BEGIN EXERCISE DATA
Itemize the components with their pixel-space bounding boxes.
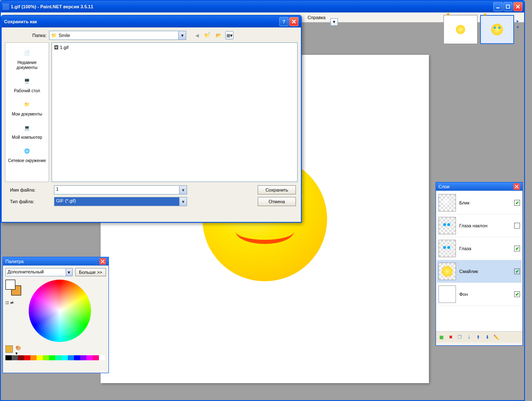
place-mydocs[interactable]: 📁 Мои документы (6, 96, 48, 118)
place-desktop[interactable]: 🖥️ Рабочий стол (6, 73, 48, 95)
layer-merge-button[interactable]: ⤓ (465, 333, 473, 341)
layer-row[interactable]: Глаза наклон (437, 214, 522, 237)
save-button[interactable]: Сохранить (258, 185, 296, 194)
desktop-icon: 🖥️ (20, 74, 34, 88)
app-icon (2, 3, 9, 10)
menu-help[interactable]: Справка (304, 14, 329, 21)
layer-visibility-checkbox[interactable]: ✔ (514, 246, 520, 251)
layers-titlebar[interactable]: Слои (436, 182, 522, 191)
place-computer[interactable]: 💻 Мой компьютер (6, 119, 48, 142)
color-swatch[interactable] (99, 355, 105, 360)
thumbnail-1[interactable]: ✸ (443, 15, 478, 44)
layer-name: Глаза наклон (459, 223, 511, 228)
dialog-help-button[interactable]: ? (279, 17, 288, 26)
layer-name: Блик (459, 200, 511, 205)
layers-panel: Слои Блик✔Глаза наклонГлаза✔Смайлик✔Фон✔… (436, 182, 523, 346)
palette-close-button[interactable] (99, 258, 106, 265)
filename-label: Имя файла: (5, 187, 51, 192)
layer-properties-button[interactable]: ✏️ (493, 333, 500, 341)
palette-tool-icon[interactable]: 🎨▾ (15, 345, 23, 353)
maximize-button[interactable] (503, 2, 512, 11)
file-list[interactable]: 🖼 1.gif (52, 42, 298, 182)
layer-visibility-checkbox[interactable]: ✔ (514, 291, 520, 297)
swap-swatches-icon[interactable]: ◫ ⇄ (5, 300, 25, 305)
layer-name: Смайлик (459, 269, 511, 274)
color-swatch[interactable] (74, 355, 80, 360)
document-thumbnails: ✸ ✸ ▸ ▾ (443, 15, 522, 44)
color-swatch[interactable] (43, 355, 49, 360)
thumbnail-nav[interactable]: ▸ ▾ (517, 18, 522, 30)
color-swatches[interactable] (5, 280, 25, 300)
color-swatch[interactable] (49, 355, 55, 360)
chevron-down-icon[interactable]: ▾ (66, 268, 72, 276)
color-swatch[interactable] (24, 355, 30, 360)
file-item[interactable]: 🖼 1.gif (54, 44, 296, 50)
nav-back-button[interactable]: ◀ (193, 31, 201, 39)
help-dropdown[interactable]: ▾ (330, 18, 338, 26)
color-swatch[interactable] (62, 355, 68, 360)
primary-color-swatch[interactable] (5, 280, 15, 290)
main-titlebar[interactable]: 1.gif (100%) - Paint.NET версия 3.5.11 (1, 1, 524, 12)
chevron-down-icon[interactable]: ▾ (178, 31, 186, 39)
layer-add-button[interactable]: ▦ (438, 333, 445, 341)
svg-rect-1 (506, 5, 510, 8)
layer-move-up-button[interactable]: ⬆ (474, 333, 482, 341)
color-swatch[interactable] (80, 355, 86, 360)
layer-delete-button[interactable]: ✖ (447, 333, 454, 341)
color-swatch[interactable] (18, 355, 24, 360)
color-swatch[interactable] (5, 355, 12, 360)
layer-duplicate-button[interactable]: ❐ (456, 333, 463, 341)
layers-close-button[interactable] (513, 183, 520, 190)
layer-move-down-button[interactable]: ⬇ (483, 333, 491, 341)
color-swatch[interactable] (68, 355, 74, 360)
layer-row[interactable]: Фон✔ (437, 283, 522, 306)
layer-visibility-checkbox[interactable]: ✔ (514, 268, 520, 274)
layer-thumbnail (438, 217, 456, 234)
places-bar: 📄 Недавние документы 🖥️ Рабочий стол 📁 М… (5, 42, 49, 182)
color-swatch[interactable] (55, 355, 62, 360)
layer-thumbnail (438, 194, 456, 212)
layer-row[interactable]: Смайлик✔ (437, 260, 522, 283)
color-swatch[interactable] (86, 355, 93, 360)
layer-visibility-checkbox[interactable]: ✔ (514, 200, 520, 206)
filetype-dropdown[interactable]: GIF (*.gif) ▾ (54, 197, 187, 206)
chevron-down-icon[interactable]: ▾ (179, 197, 187, 206)
palette-panel: Палитра Дополнительный ▾ Больше >> ◫ ⇄ 🎨… (2, 257, 109, 373)
close-button[interactable] (513, 2, 522, 11)
color-strip[interactable] (5, 355, 106, 360)
layer-thumbnail (438, 240, 456, 257)
color-swatch[interactable] (93, 355, 99, 360)
color-swatch[interactable] (30, 355, 37, 360)
filename-input[interactable]: 1 ▾ (54, 185, 187, 194)
nav-new-folder-button[interactable]: 📂 (214, 31, 223, 39)
folder-dropdown[interactable]: 📁 Smile ▾ (49, 31, 186, 40)
window-title: 1.gif (100%) - Paint.NET версия 3.5.11 (11, 4, 493, 9)
modified-star-icon: ✸ (446, 12, 450, 17)
place-recent[interactable]: 📄 Недавние документы (6, 44, 48, 72)
palette-mode-dropdown[interactable]: Дополнительный ▾ (5, 268, 73, 276)
documents-icon: 📁 (20, 98, 34, 111)
color-swatch[interactable] (12, 355, 18, 360)
layer-visibility-checkbox[interactable] (514, 223, 520, 229)
palette-more-button[interactable]: Больше >> (75, 268, 106, 276)
palette-titlebar[interactable]: Палитра (3, 257, 108, 266)
palette-tool-icon[interactable] (5, 345, 13, 353)
color-swatch[interactable] (37, 355, 43, 360)
cancel-button[interactable]: Отмена (258, 197, 296, 206)
nav-view-button[interactable]: ⊞▾ (225, 31, 234, 39)
layers-toolbar: ▦ ✖ ❐ ⤓ ⬆ ⬇ ✏️ (436, 331, 522, 342)
folder-label: Папка: (5, 33, 47, 38)
thumbnail-2[interactable]: ✸ (480, 15, 514, 44)
save-as-dialog: Сохранить как ? Папка: 📁 Smile ▾ ◀ 📁↑ 📂 … (1, 15, 302, 223)
minimize-button[interactable] (493, 2, 502, 11)
layers-title-text: Слои (438, 184, 450, 189)
chevron-down-icon[interactable]: ▾ (179, 186, 187, 194)
folder-value: Smile (59, 33, 70, 38)
nav-up-button[interactable]: 📁↑ (204, 31, 212, 39)
color-wheel[interactable] (29, 280, 91, 342)
place-network[interactable]: 🌐 Сетевое окружение (6, 143, 48, 165)
dialog-close-button[interactable] (289, 17, 298, 26)
dialog-titlebar[interactable]: Сохранить как ? (2, 16, 301, 27)
layer-row[interactable]: Глаза✔ (437, 237, 522, 260)
layer-row[interactable]: Блик✔ (437, 192, 522, 214)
END EXERCISE DATA
EXERCISE AIM:
When a line in the data contains "Дополнительный", return it as written.

SOLUTION FOR THIS EXERCISE:
palette-panel: Палитра Дополнительный ▾ Больше >> ◫ ⇄ 🎨… (2, 257, 109, 373)
palette-mode-dropdown[interactable]: Дополнительный ▾ (5, 268, 73, 276)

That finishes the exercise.